---- INPUT MATERIAL
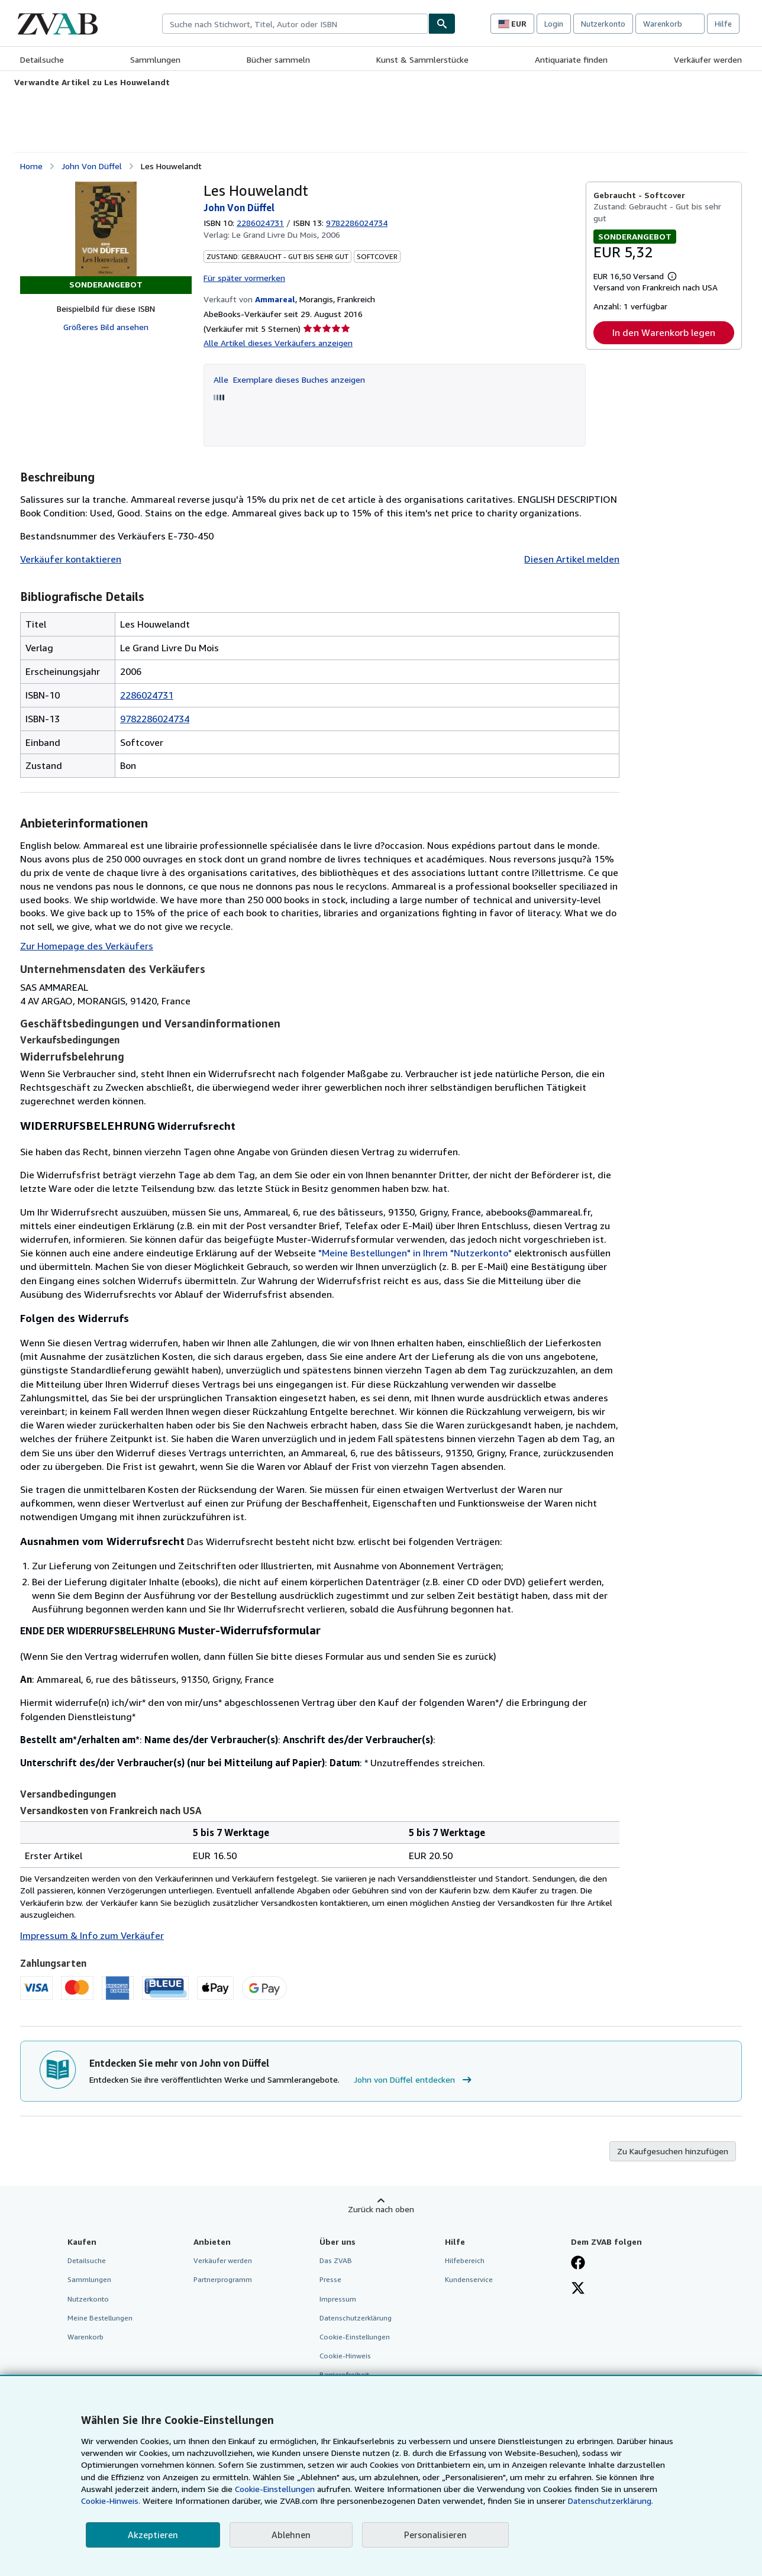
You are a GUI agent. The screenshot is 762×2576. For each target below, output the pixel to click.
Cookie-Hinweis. (110, 2501)
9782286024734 (154, 719)
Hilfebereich (465, 2260)
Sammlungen (155, 59)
--------
→ **WHAT YOU HAVE TO DO**:
Set down every record above exactly as it stands, but skip the pictures.

→ **EXERCISE RESPONSE**:
You are a GUI agent. The screenshot is 762×2576. For each target below, output the pixel to click.
Cookie-Hinweis. (110, 2501)
9782286024734 (154, 719)
Hilfebereich (465, 2260)
Sammlungen (155, 59)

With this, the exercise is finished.